The _Basic Law for the Federal Republic of Germany_ (i.e. the 'constitution')
says

 _Art[ikel] 8

(1) Alle Deutschen haben das Recht, sich ohne Anmeldung oder Erlaubnis
friedlich und ohne Waffen zu versammeln. (2) Für Versammlungen unter freiem
Himmel kann dieses Recht durch Gesetz oder auf Grund eines Gesetzes beschränkt
werden._

Notice sentence (2) which says that gatherings outdoors can be restricted by
law. This law is called Versammlungsgesetz [0] here and, among other things,
it states that all gatherings except spontaneous ones (i.e. without any
advance organization) have to be announced 48 hours in advance at the latest.

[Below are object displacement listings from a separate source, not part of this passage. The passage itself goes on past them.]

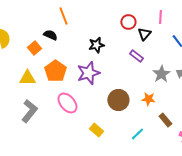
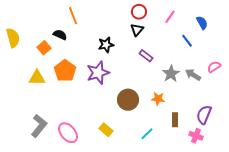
pink line: (160, 17) -> (170, 17), turned 32
red circle: (128, 22) -> (139, 12), moved
black triangle: (144, 34) -> (137, 30), moved
pink ellipse: (67, 103) -> (68, 133), moved
gray L-shape: (29, 111) -> (39, 126), moved
brown rectangle: (165, 120) -> (175, 120), turned 40

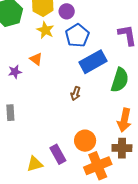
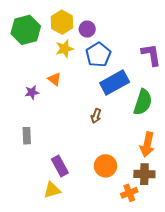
yellow star: (45, 30) -> (65, 49), turned 30
purple rectangle: (58, 154) -> (60, 166), moved
orange cross: (98, 166) -> (129, 193), moved, size x0.6

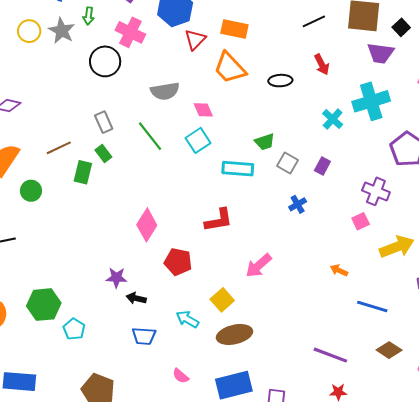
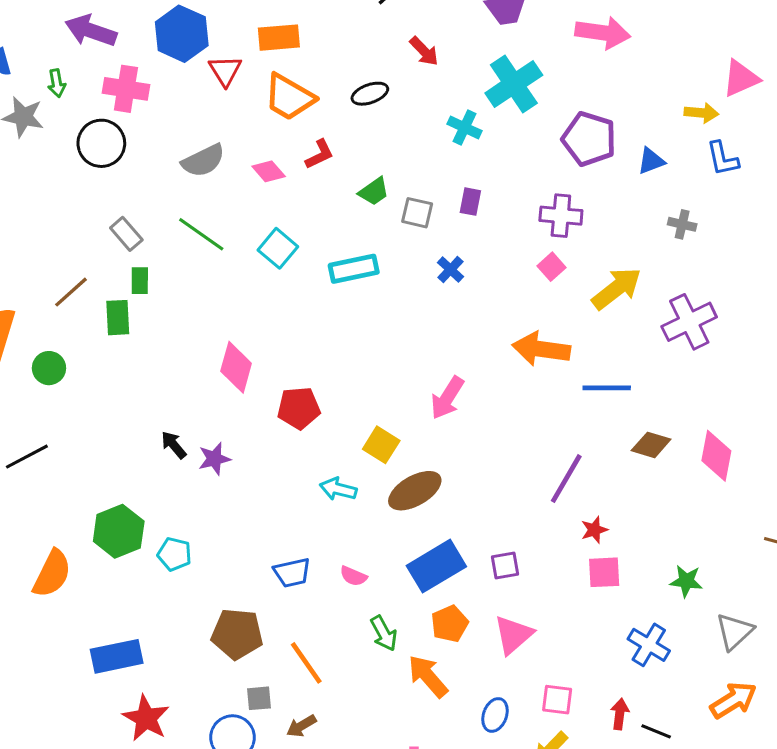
cyan square: (198, 140) -> (278, 248), moved
green rectangle: (103, 154) -> (140, 281), turned 54
cyan rectangle: (238, 169) -> (354, 269), moved
red L-shape: (219, 220) -> (320, 154), moved, size x0.7
pink arrow: (259, 266) -> (447, 398), moved
orange arrow: (339, 270) -> (541, 349), size x2.0
black arrow: (136, 298) -> (174, 445), moved, turned 54
blue trapezoid: (144, 336) -> (292, 573), moved
purple line: (330, 355) -> (566, 479), turned -64

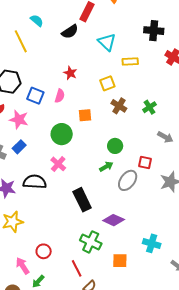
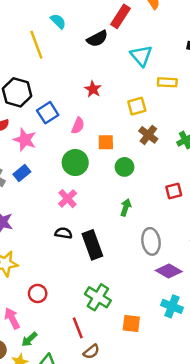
blue square: (35, 96) -> (48, 113), turned 30
pink semicircle: (60, 96) -> (78, 126), moved
green circle: (115, 146) -> (125, 167), moved
red square: (145, 163) -> (174, 191), moved, turned -32
green arrow: (106, 167) -> (126, 207), turned -48
gray ellipse: (128, 180) -> (151, 241), moved, turned -50
black semicircle: (35, 182) -> (63, 233), moved, size x0.6
purple diamond: (114, 220) -> (169, 271), moved
red circle: (44, 251) -> (38, 293), moved

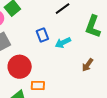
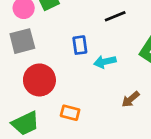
orange rectangle: (38, 85) -> (70, 113), moved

From what I can tell, such a relativization also exists in the Dutch
constitution [1]. I do not think that I could look up the actual law
specifying the details in a reasonable timeframe, though.

[0]
[https://de.wikipedia.org/wiki/Versammlungsgesetz_(Deutschlan...](https://de.wikipedia.org/wiki/Versammlungsgesetz_\(Deutschland\))

[1]
[https://nl.wikisource.org/wiki/Nederlandse_grondwet/Hoofdstu...](https://nl.wikisource.org/wiki/Nederlandse_grondwet/Hoofdstuk_1#Artikel_9)
\- "Artikel 9: Het recht tot vergadering en betoging wordt erkend, behoudens
ieders verantwoordelijkheid volgens de wet. De wet kan regels stellen ter
bescherming van de gezondheid, in het belang van het verkeer en ter
bestrijding of voorkoming van wanordelijkheden."

\----

 _Edit:_ This, maybe?
[https://www.parlementairemonitor.nl/9353000/1/j9vvij5epmj1ey...](https://www.parlementairemonitor.nl/9353000/1/j9vvij5epmj1ey0/vi32nncrafzq#p2)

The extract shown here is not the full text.